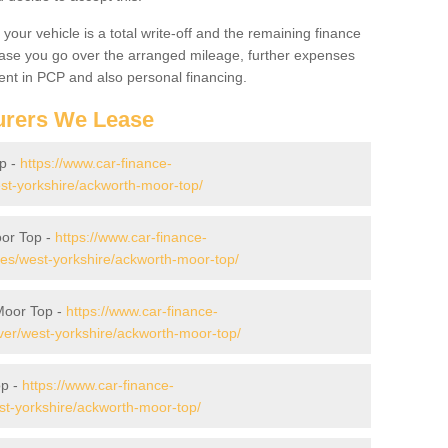
your vehicle is a total write-off and the remaining finance
 case you go over the arranged mileage, further expenses
nt in PCP and also personal financing.
urers We Lease
p -
https://www.car-finance-
st-yorkshire/ackworth-moor-top/
or Top -
https://www.car-finance-
s/west-yorkshire/ackworth-moor-top/
Moor Top -
https://www.car-finance-
er/west-yorkshire/ackworth-moor-top/
op -
https://www.car-finance-
t-yorkshire/ackworth-moor-top/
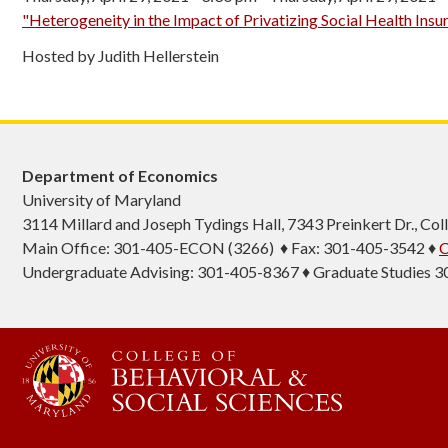
"Heterogeneity in the Impact of Privatizing Social Health Insu
Hosted by Judith Hellerstein
Department of Economics
University of Maryland
3114 Millard and Joseph Tydings Hall, 7343 Preinkert Dr., C
Main Office: 301-405-ECON (3266) ♦ Fax: 301-405-3542 ♦
C
Undergraduate Advising: 301-405-8367 ♦ Graduate Studies 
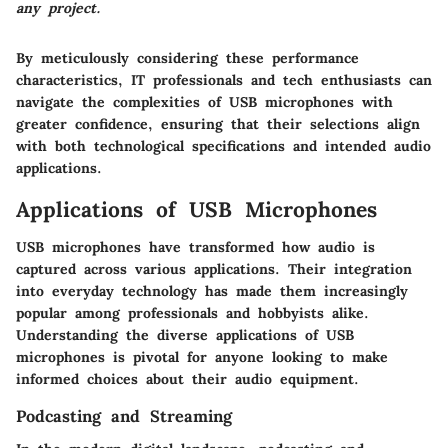
any project.
By meticulously considering these performance
characteristics, IT professionals and tech enthusiasts can
navigate the complexities of USB microphones with
greater confidence, ensuring that their selections align
with both technological specifications and intended audio
applications.
Applications of USB Microphones
USB microphones have transformed how audio is
captured across various applications. Their integration
into everyday technology has made them increasingly
popular among professionals and hobbyists alike.
Understanding the diverse applications of USB
microphones is pivotal for anyone looking to make
informed choices about their audio equipment.
Podcasting and Streaming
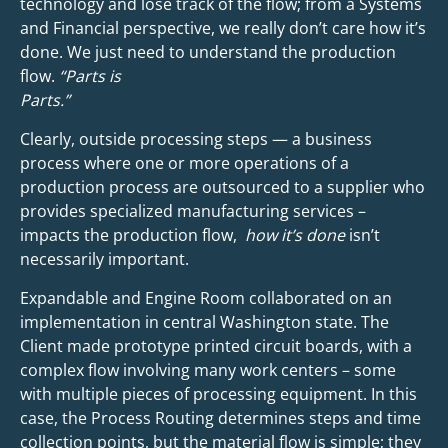
technology and lose track of the flow; from a Systems
and Financial perspective, we really don’t care how it’s
done. We just need to understand the production
flow.
“Parts is
Parts.”
Clearly, outside processing steps — a business
process where one or more operations of a
production process are outsourced to a supplier who
provides specialized manufacturing services –
impacts the production flow,
how it’s done
isn’t
necessarily important.
Expandable and Engine Room collaborated on an
implementation in central Washington state. The
Client made prototype printed circuit boards, with a
complex flow involving many work centers – some
with multiple pieces of processing equipment. In this
case, the Process Routing determines steps and time
collection points, but the material flow is simple; they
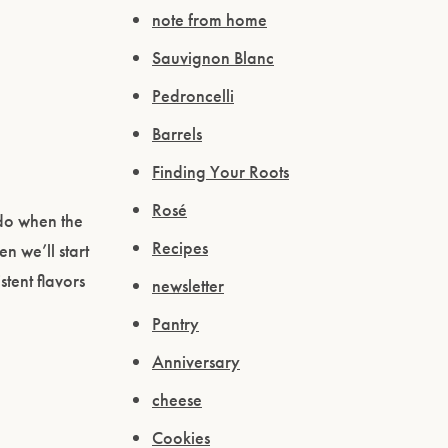
note from home
Sauvignon Blanc
Pedroncelli
Barrels
Finding Your Roots
Rosé
 do when the
Recipes
n we’ll start
stent flavors
newsletter
Pantry
Anniversary
cheese
Cookies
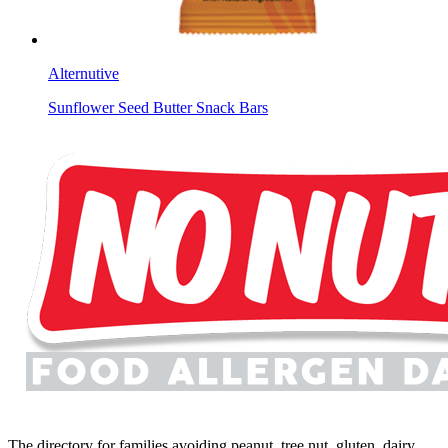
Alternutive
Sunflower Seed Butter Snack Bars
The directory for families avoiding peanut, tree nut, gluten, dairy,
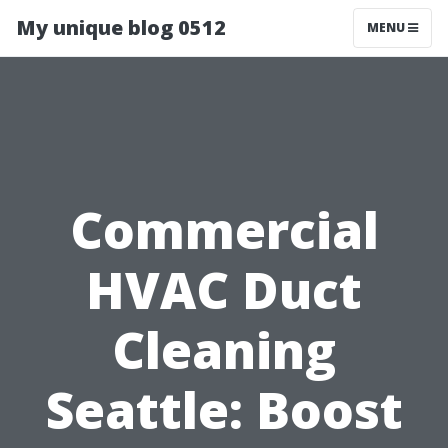
My unique blog 0512
MENU
Commercial
HVAC Duct
Cleaning
Seattle: Boost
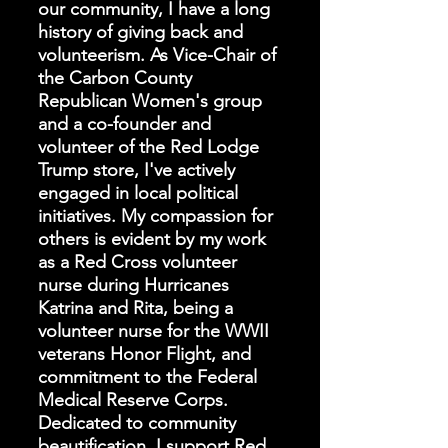
our community, I have a long
history of giving back and
volunteerism. As Vice-Chair of
the Carbon County
Republican Women's group
and a co-founder and
volunteer of the Red Lodge
Trump store, I've actively
engaged in local political
initiatives. My compassion for
others is evident by my work
as a Red Cross volunteer
nurse during Hurricanes
Katrina and Rita, being a
volunteer nurse for the WWII
veterans Honor Flight, and
commitment to the Federal
Medical Reserve Corps.
Dedicated to community
beautification, I support Red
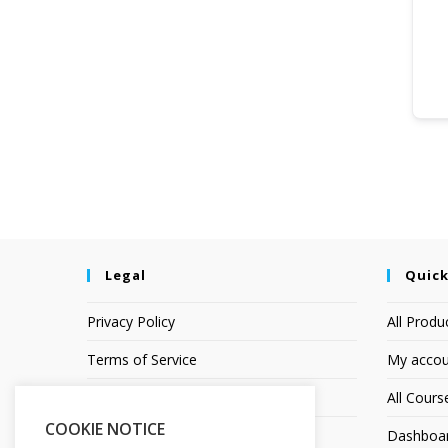
Legal
Quick
Privacy Policy
All Produ
Terms of Service
My accou
Earnings Disclaimer
All Cours
COOKIE NOTICE
Affiliate Disclosure
Dashboa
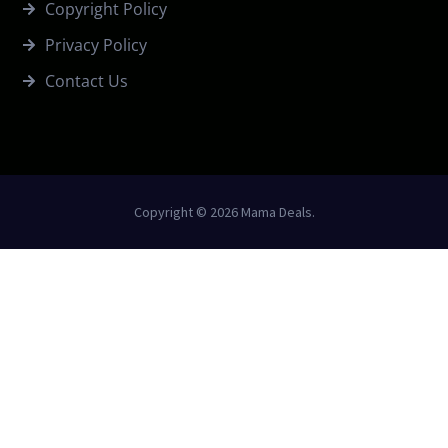
Copyright Policy
Privacy Policy
Contact Us
Copyright © 2026 Mama Deals.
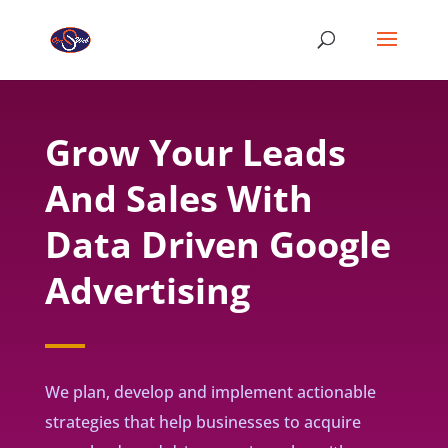
Grow Your Leads
And Sales With
Data Driven Google
Advertising
We plan, develop and implement actionable
strategies that help businesses to acquire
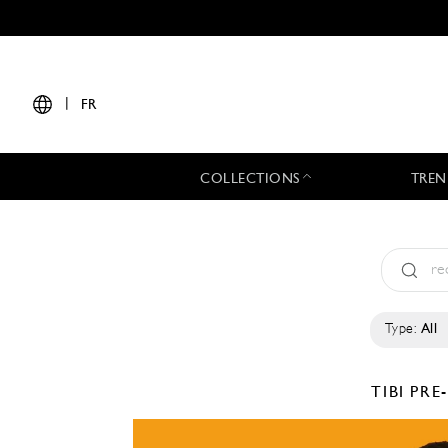
|
FR
COLLECTIONS
TREN
Type:
All
TIBI
PRE-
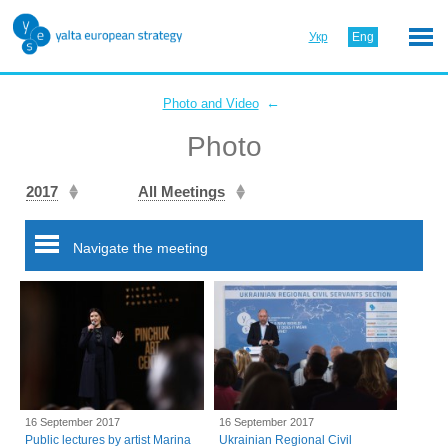
Укр
Eng
←
Photo and Video
Photo
2017
All Meetings
Navigate the meeting
16 September 2017
16 September 2017
Public lectures by artist Marina
Ukrainian Regional Civil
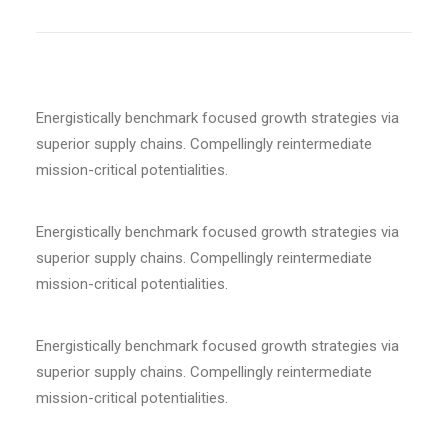
Energistically benchmark focused growth strategies via
superior supply chains. Compellingly reintermediate
mission-critical potentialities.
Energistically benchmark focused growth strategies via
superior supply chains. Compellingly reintermediate
mission-critical potentialities.
Energistically benchmark focused growth strategies via
superior supply chains. Compellingly reintermediate
mission-critical potentialities.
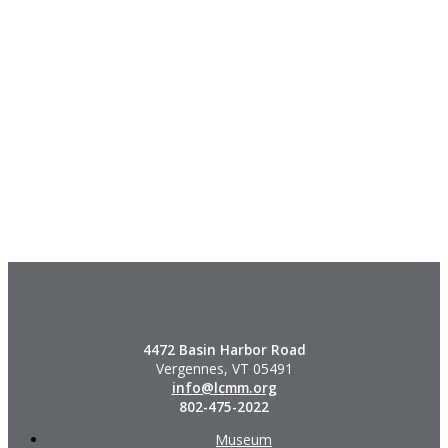
4472 Basin Harbor Road
Vergennes, VT 05491
info@lcmm.org
802-475-2022
Museum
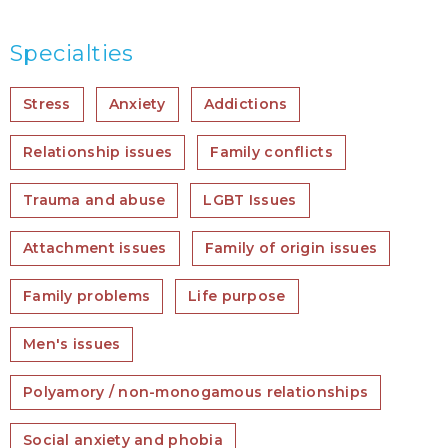
Specialties
Stress
Anxiety
Addictions
Relationship issues
Family conflicts
Trauma and abuse
LGBT Issues
Attachment issues
Family of origin issues
Family problems
Life purpose
Men's issues
Polyamory / non-monogamous relationships
Social anxiety and phobia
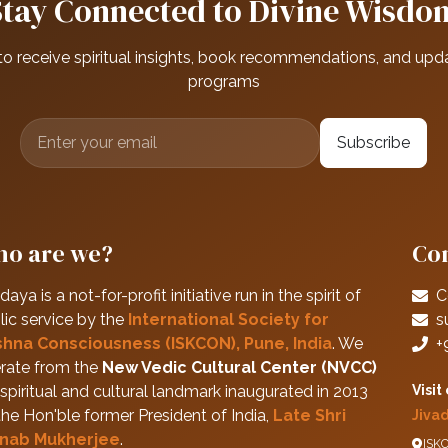
Stay Connected to Divine Wisdo
to receive spiritual insights, book recommendations, and upd
programs
Subscribe
o are we?
Con
daya is a not-for-profit initiative run in the spirit of
C
lic service by the
International Society for
s
shna Consciousness (ISKCON), Pune, India
. We
+
rate from the
New Vedic Cultural Center (NVCC)
spiritual and cultural landmark inaugurated in 2013
Visit
the Hon'ble former President of India,
Late Shri
Jiva
nab Mukherjee
.
ISKC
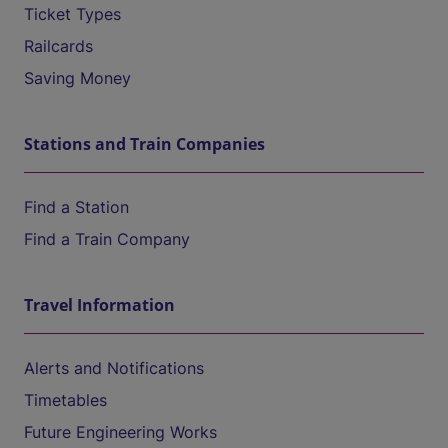
Ticket Types
Railcards
Saving Money
Stations and Train Companies
Find a Station
Find a Train Company
Travel Information
Alerts and Notifications
Timetables
Future Engineering Works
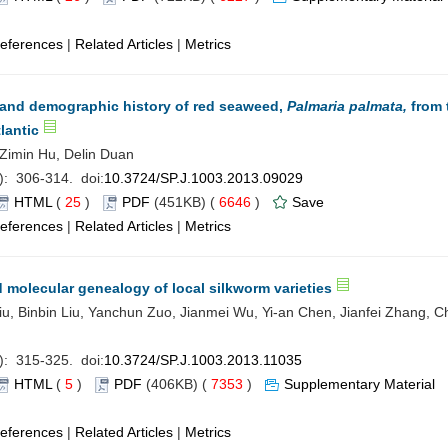
eferences
|
Related Articles
|
Metrics
 and demographic history of red seaweed,
Palmaria palmata,
from 
lantic
, Zimin Hu, Delin Duan
): 306-314. doi:
10.3724/SP.J.1003.2013.09029
HTML
(
25
)
PDF
(451KB) (
6646
)
Save
eferences
|
Related Articles
|
Metrics
d molecular genealogy of local silkworm varieties
u, Binbin Liu, Yanchun Zuo, Jianmei Wu, Yi-an Chen, Jianfei Zhang, 
): 315-325. doi:
10.3724/SP.J.1003.2013.11035
HTML
(
5
)
PDF
(406KB) (
7353
)
Supplementary Material
eferences
|
Related Articles
|
Metrics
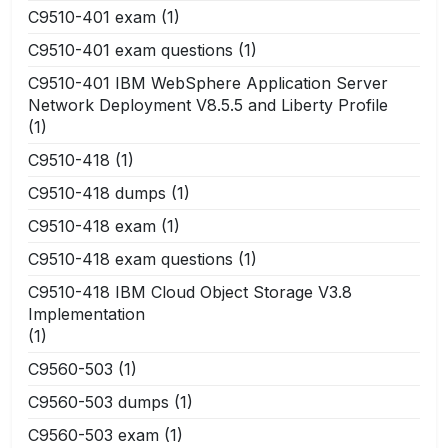
C9510-401 exam
(1)
C9510-401 exam questions
(1)
C9510-401 IBM WebSphere Application Server
Network Deployment V8.5.5 and Liberty Profile
(1)
C9510-418
(1)
C9510-418 dumps
(1)
C9510-418 exam
(1)
C9510-418 exam questions
(1)
C9510-418 IBM Cloud Object Storage V3.8
Implementation
(1)
C9560-503
(1)
C9560-503 dumps
(1)
C9560-503 exam
(1)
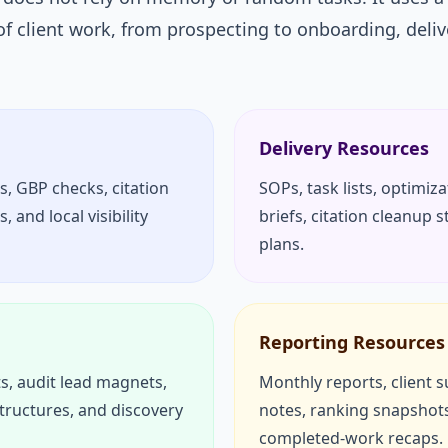
of client work, from prospecting to onboarding, deliv
Delivery Resources
s, GBP checks, citation
SOPs, task lists, optimiz
 and local visibility
briefs, citation cleanup 
plans.
Reporting Resources
s, audit lead magnets,
Monthly reports, client
structures, and discovery
notes, ranking snapshots
completed-work recaps.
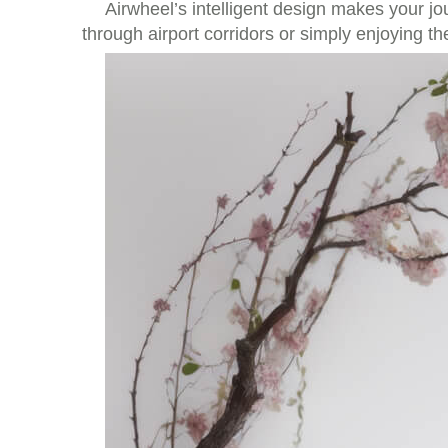
Airwheel’s intelligent design makes your 
through airport corridors or simply enjoying th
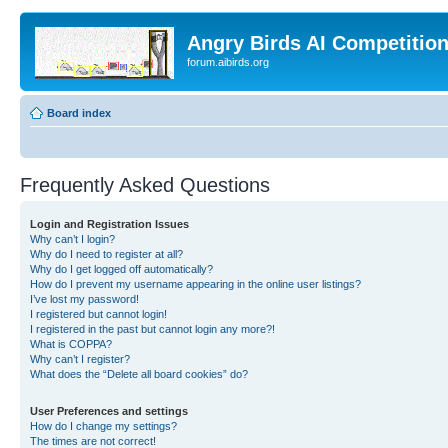
Angry Birds AI Competitio
forum.aibirds.org
Board index
Frequently Asked Questions
Login and Registration Issues
Why can’t I login?
Why do I need to register at all?
Why do I get logged off automatically?
How do I prevent my username appearing in the online user listings?
I’ve lost my password!
I registered but cannot login!
I registered in the past but cannot login any more?!
What is COPPA?
Why can’t I register?
What does the “Delete all board cookies” do?
User Preferences and settings
How do I change my settings?
The times are not correct!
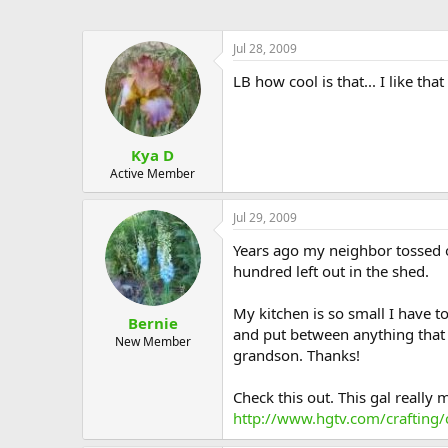
Jul 28, 2009
LB how cool is that... I like that
Kya D
Active Member
Jul 29, 2009
Years ago my neighbor tossed ou
hundred left out in the shed.
My kitchen is so small I have to
Bernie
and put between anything that ne
New Member
grandson. Thanks!
Check this out. This gal really 
http://www.hgtv.com/crafting/c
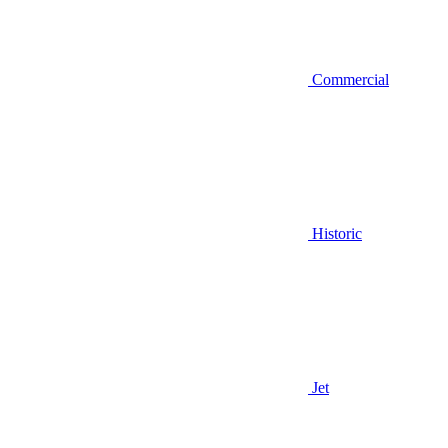
Commercial
Historic
Jet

Directions for this task
Show every line of the entries above where the word "that" occurs.

Solution to this exercise
greater confidence, ensuring that their selections align
strategies that help businesses to acquire
LB how cool is that... I like that
and put between anything that ne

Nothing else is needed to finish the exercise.